(Stored records)
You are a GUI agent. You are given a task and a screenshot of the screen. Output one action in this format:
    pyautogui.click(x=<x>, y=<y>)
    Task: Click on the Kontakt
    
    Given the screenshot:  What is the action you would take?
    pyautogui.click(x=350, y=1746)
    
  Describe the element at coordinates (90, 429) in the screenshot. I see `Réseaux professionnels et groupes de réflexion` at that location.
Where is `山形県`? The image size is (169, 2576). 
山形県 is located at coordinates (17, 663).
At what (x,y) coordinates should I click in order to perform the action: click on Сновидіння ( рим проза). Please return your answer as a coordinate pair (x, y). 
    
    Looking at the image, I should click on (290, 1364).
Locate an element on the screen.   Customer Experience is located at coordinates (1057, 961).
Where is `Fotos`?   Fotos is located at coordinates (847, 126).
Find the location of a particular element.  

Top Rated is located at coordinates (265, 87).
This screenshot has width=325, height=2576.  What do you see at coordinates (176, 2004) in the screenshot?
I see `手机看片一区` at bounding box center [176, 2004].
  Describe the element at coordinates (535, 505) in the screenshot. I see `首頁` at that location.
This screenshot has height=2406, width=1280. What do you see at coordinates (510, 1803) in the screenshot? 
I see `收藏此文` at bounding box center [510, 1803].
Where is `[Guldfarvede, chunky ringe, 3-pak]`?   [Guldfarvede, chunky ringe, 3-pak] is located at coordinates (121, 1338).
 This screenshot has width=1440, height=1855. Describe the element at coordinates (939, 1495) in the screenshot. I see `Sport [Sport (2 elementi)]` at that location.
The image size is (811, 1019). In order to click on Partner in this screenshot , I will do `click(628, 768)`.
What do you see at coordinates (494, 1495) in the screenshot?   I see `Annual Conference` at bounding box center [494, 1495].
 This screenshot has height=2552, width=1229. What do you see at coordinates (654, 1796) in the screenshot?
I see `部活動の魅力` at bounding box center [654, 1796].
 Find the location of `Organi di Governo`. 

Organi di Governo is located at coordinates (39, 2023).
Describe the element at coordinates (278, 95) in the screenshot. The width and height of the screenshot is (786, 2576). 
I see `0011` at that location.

REQUIRED ACTION. Every line must be copied exactly as it stands above.

RESULT OF THIS TASK.
You are a GUI agent. You are given a task and a screenshot of the screen. Output one action in this format:
    pyautogui.click(x=<x>, y=<y>)
    Task: Click on the Kontakt
    
    Given the screenshot:  What is the action you would take?
    pyautogui.click(x=350, y=1746)
    
  Describe the element at coordinates (90, 429) in the screenshot. I see `Réseaux professionnels et groupes de réflexion` at that location.
Where is `山形県`? The image size is (169, 2576). 
山形県 is located at coordinates (17, 663).
At what (x,y) coordinates should I click in order to perform the action: click on Сновидіння ( рим проза). Please return your answer as a coordinate pair (x, y). 
    
    Looking at the image, I should click on (290, 1364).
Locate an element on the screen.   Customer Experience is located at coordinates (1057, 961).
Where is `Fotos`?   Fotos is located at coordinates (847, 126).
Find the location of a particular element.  

Top Rated is located at coordinates (265, 87).
This screenshot has width=325, height=2576.  What do you see at coordinates (176, 2004) in the screenshot?
I see `手机看片一区` at bounding box center [176, 2004].
  Describe the element at coordinates (535, 505) in the screenshot. I see `首頁` at that location.
This screenshot has height=2406, width=1280. What do you see at coordinates (510, 1803) in the screenshot? 
I see `收藏此文` at bounding box center [510, 1803].
Where is `[Guldfarvede, chunky ringe, 3-pak]`?   [Guldfarvede, chunky ringe, 3-pak] is located at coordinates (121, 1338).
 This screenshot has width=1440, height=1855. Describe the element at coordinates (939, 1495) in the screenshot. I see `Sport [Sport (2 elementi)]` at that location.
The image size is (811, 1019). In order to click on Partner in this screenshot , I will do `click(628, 768)`.
What do you see at coordinates (494, 1495) in the screenshot?   I see `Annual Conference` at bounding box center [494, 1495].
 This screenshot has height=2552, width=1229. What do you see at coordinates (654, 1796) in the screenshot?
I see `部活動の魅力` at bounding box center [654, 1796].
 Find the location of `Organi di Governo`. 

Organi di Governo is located at coordinates (39, 2023).
Describe the element at coordinates (278, 95) in the screenshot. The width and height of the screenshot is (786, 2576). 
I see `0011` at that location.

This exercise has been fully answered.